The tech sector is particularly susceptible as the internet, cloud and other advances have brought down the cost of setting up a business in the first place. As a result, many bright young entrepreneurs don’t need to have solid backing – but because of their lack of infrastructure and other baggage are able to outpace larger corporates in their innovation and development, making them highly attractive to buyers.
So what can be done to encourage these founders to stop bailing out too soon? Investors certainly have a role to play in this – those looking at supporting mid-tier companies should recognise the need for some liquidity at an earlier stage. Frankly there’s a difference between keeping an entrepreneur hungry and making them starve.
In her report, Couta has a list of recommendations to the government too. One of the most important moves, she says, would be to free up data so that stakeholders in the economy can identify ‘scale-ups’. She also lists leadership training and support and of course improving the finance available to prevent companies turning to the US or Asia. However, I would also ask the government to make it easier for businesses to raise funding through entering the public market, particularly through AIM – and to help make it easier to allow founders a partial exit at this stage, without them completely losing control.
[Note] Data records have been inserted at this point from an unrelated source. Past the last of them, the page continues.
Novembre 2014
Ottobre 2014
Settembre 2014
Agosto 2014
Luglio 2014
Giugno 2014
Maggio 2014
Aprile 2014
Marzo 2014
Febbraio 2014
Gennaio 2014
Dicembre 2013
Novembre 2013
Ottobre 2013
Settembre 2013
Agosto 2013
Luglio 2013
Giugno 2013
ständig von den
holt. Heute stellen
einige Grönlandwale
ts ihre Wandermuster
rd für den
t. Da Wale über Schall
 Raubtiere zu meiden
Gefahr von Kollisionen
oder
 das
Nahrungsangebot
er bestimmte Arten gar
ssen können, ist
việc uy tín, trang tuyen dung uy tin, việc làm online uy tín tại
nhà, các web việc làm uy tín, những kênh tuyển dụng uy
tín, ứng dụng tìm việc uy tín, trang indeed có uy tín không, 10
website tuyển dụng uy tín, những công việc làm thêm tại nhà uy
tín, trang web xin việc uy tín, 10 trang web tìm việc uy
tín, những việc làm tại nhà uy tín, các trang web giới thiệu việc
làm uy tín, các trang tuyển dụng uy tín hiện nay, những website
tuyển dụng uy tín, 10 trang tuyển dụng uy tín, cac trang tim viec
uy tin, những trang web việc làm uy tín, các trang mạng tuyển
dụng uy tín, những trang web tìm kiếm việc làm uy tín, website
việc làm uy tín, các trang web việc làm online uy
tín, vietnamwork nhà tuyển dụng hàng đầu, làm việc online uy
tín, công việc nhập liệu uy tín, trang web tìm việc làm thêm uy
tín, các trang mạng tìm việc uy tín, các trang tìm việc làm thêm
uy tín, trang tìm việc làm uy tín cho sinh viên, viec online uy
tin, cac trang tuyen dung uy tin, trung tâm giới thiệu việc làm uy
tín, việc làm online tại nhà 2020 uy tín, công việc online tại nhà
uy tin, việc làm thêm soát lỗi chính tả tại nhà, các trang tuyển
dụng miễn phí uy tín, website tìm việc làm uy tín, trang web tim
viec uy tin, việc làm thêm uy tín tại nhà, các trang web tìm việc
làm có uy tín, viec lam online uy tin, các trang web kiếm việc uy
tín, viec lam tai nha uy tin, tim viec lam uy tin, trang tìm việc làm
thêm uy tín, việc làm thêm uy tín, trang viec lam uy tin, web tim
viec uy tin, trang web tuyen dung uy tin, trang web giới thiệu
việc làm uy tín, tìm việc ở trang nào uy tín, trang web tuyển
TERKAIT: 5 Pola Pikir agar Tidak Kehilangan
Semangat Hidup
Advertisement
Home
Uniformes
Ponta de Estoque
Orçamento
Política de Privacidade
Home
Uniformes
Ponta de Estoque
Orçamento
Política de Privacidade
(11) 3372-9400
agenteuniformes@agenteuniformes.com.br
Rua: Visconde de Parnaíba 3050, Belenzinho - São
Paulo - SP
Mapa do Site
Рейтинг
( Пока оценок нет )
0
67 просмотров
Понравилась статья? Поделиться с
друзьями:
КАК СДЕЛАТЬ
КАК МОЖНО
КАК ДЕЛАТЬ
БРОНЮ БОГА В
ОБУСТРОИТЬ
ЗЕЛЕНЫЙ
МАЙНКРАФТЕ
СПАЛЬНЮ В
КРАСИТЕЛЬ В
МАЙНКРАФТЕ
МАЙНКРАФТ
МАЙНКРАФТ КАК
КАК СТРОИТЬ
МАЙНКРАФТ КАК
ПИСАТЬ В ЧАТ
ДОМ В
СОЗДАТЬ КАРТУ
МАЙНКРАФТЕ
The government should also review the rules of the Enterprise Investment Scheme (EIS) to ensure that business founders, including the founding financiers, are allowed to extract cash without disqualifying the business from the scheme’s tax benefits.
Couta claims that “a boost of just one per cent to our scale-up population should drive an additional 238,000 jobs and £38 billion to GVA within three years”. The Chancellor says that this government wants nothing less than to make the UK the technology centre of Europe. Creating global champions could do this – and create jobs that boost the economy at the same time.